**Task statement**
Give the lines again exactly as they appear, from the first line of the listing through the line containing "de gama media t", and omit every picture.
________________________
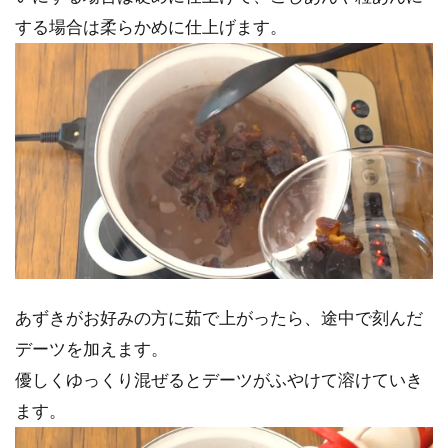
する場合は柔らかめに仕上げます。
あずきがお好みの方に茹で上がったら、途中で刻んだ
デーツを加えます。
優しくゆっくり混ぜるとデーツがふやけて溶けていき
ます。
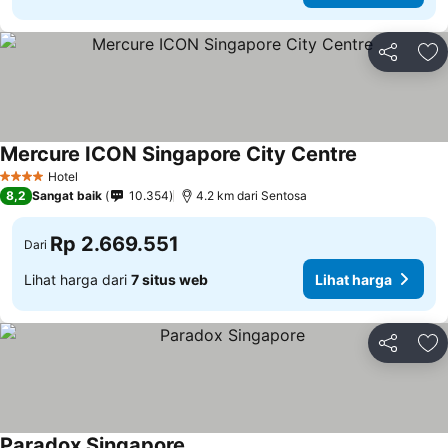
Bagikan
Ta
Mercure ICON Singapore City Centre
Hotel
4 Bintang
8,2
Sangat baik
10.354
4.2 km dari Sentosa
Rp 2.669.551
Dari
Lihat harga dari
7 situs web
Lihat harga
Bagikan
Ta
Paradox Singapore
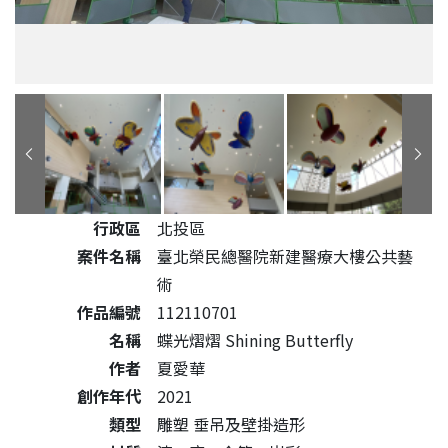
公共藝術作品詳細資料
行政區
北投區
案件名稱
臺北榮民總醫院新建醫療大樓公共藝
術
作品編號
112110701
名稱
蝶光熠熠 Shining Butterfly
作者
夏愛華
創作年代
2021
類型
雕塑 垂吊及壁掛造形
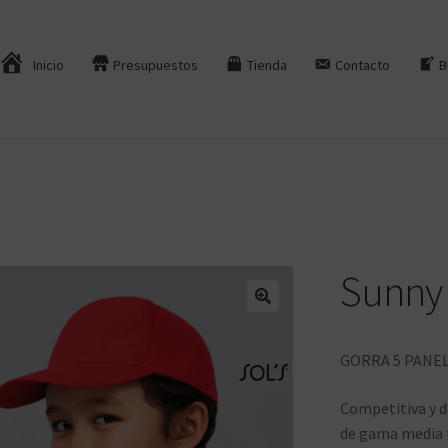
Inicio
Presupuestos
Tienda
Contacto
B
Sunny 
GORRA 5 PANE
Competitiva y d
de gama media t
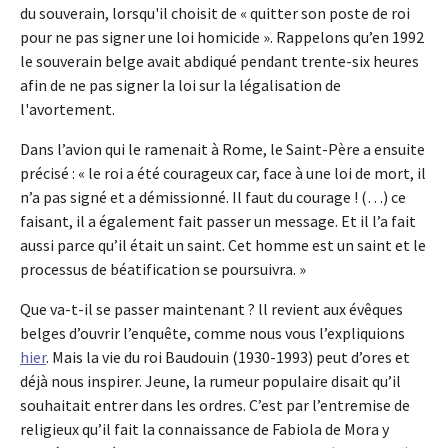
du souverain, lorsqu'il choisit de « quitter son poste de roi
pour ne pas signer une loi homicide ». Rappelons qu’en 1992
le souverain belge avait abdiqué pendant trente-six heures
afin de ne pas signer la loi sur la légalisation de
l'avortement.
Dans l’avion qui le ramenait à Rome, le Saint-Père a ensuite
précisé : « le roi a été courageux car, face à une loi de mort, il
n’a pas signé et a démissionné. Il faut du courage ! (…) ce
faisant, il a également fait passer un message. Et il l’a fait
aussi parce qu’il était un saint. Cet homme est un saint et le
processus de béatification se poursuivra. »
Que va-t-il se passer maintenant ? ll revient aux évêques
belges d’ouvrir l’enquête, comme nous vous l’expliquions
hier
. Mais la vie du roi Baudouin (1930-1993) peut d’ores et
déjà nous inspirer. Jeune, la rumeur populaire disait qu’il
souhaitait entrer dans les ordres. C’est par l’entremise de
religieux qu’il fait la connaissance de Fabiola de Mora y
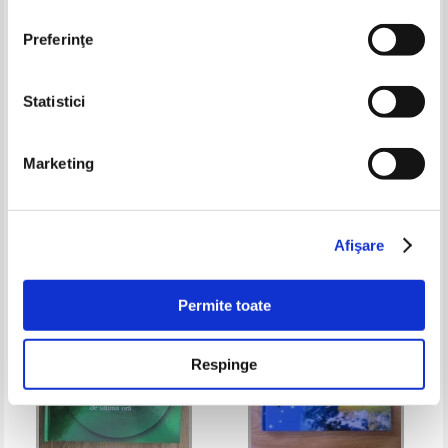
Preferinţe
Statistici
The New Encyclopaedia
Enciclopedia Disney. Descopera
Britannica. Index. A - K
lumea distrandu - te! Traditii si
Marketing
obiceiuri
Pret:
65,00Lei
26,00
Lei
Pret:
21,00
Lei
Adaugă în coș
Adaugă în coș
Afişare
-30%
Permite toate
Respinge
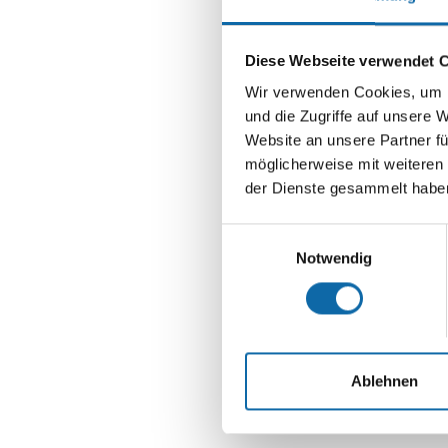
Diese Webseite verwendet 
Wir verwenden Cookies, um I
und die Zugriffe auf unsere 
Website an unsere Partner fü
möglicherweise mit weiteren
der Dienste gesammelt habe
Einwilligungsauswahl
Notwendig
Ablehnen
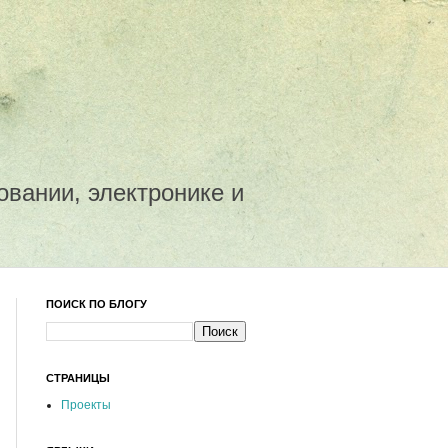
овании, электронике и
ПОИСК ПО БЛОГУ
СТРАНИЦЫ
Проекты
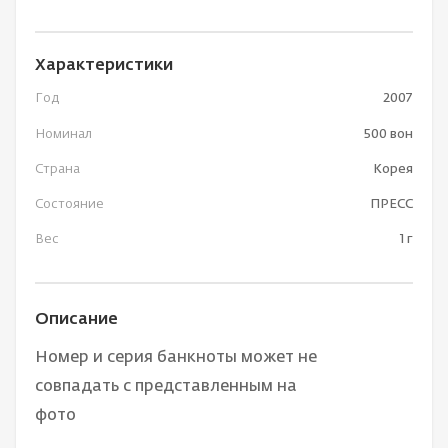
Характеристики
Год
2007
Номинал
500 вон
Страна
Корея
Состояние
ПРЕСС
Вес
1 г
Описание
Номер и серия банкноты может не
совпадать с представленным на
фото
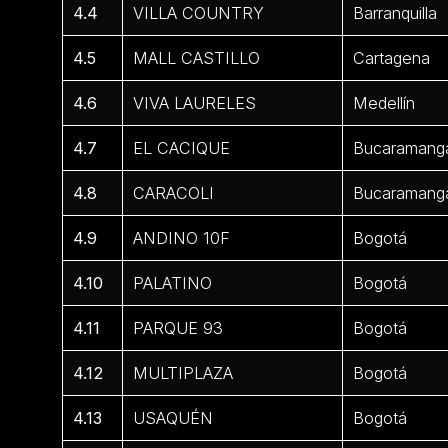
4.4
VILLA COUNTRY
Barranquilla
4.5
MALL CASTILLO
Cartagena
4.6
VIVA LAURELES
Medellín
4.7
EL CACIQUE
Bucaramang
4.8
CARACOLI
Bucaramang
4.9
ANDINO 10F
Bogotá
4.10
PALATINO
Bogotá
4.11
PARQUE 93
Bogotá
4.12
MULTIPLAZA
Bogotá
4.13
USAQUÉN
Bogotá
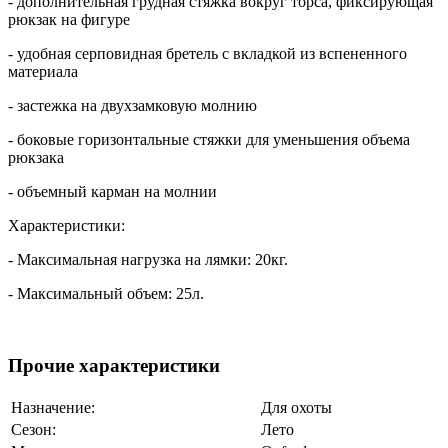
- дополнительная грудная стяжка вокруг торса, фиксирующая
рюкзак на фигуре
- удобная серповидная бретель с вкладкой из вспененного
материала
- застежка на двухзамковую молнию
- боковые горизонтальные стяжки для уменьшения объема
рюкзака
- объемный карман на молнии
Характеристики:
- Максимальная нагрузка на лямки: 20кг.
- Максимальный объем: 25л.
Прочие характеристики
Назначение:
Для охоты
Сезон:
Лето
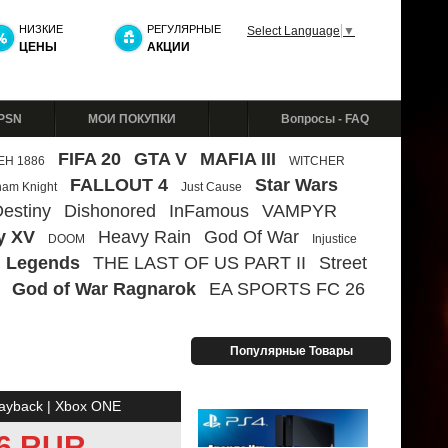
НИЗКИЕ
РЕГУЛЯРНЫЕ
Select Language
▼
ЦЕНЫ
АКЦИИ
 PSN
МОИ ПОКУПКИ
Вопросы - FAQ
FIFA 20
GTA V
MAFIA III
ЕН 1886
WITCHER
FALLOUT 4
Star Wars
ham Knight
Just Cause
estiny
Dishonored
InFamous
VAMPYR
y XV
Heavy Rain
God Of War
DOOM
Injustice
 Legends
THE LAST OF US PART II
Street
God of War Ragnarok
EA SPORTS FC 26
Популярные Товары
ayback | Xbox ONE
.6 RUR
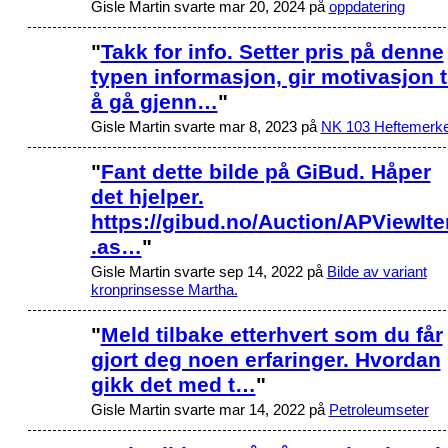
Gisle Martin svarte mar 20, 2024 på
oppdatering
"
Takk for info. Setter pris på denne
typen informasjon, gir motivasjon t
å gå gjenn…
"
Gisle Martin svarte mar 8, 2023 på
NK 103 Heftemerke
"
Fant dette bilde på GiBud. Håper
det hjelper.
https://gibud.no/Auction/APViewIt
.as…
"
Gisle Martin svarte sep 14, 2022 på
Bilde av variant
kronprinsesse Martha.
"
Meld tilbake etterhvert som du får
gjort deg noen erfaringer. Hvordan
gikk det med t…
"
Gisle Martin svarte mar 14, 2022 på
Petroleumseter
________________________
**Task answer**
する場合は柔らかめに仕上げます。
あずきがお好みの方に茹で上がったら、途中で刻んだ
デーツを加えます。
優しくゆっくり混ぜるとデーツがふやけて溶けていき
ます。
Bagikan
Ta
Mercure ICON Singapore City Centre
Hotel
4 Bintang
8,2
Sangat baik
10.354
4.2 km dari Sentosa
Rp 2.669.551
Dari
Lihat harga dari
7 situs web
Lihat harga
Bagikan
Ta
Paradox Singapore
公共藝術作品詳細資料
行政區
北投區
案件名稱
臺北榮民總醫院新建醫療大樓公共藝
術
作品編號
112110701
名稱
蝶光熠熠 Shining Butterfly
作者
夏愛華
創作年代
2021
類型
雕塑 垂吊及壁掛造形
Inicio
Presupuestos
Tienda
Contacto
B
Sunny 
GORRA 5 PANE
Competitiva y d
de gama media t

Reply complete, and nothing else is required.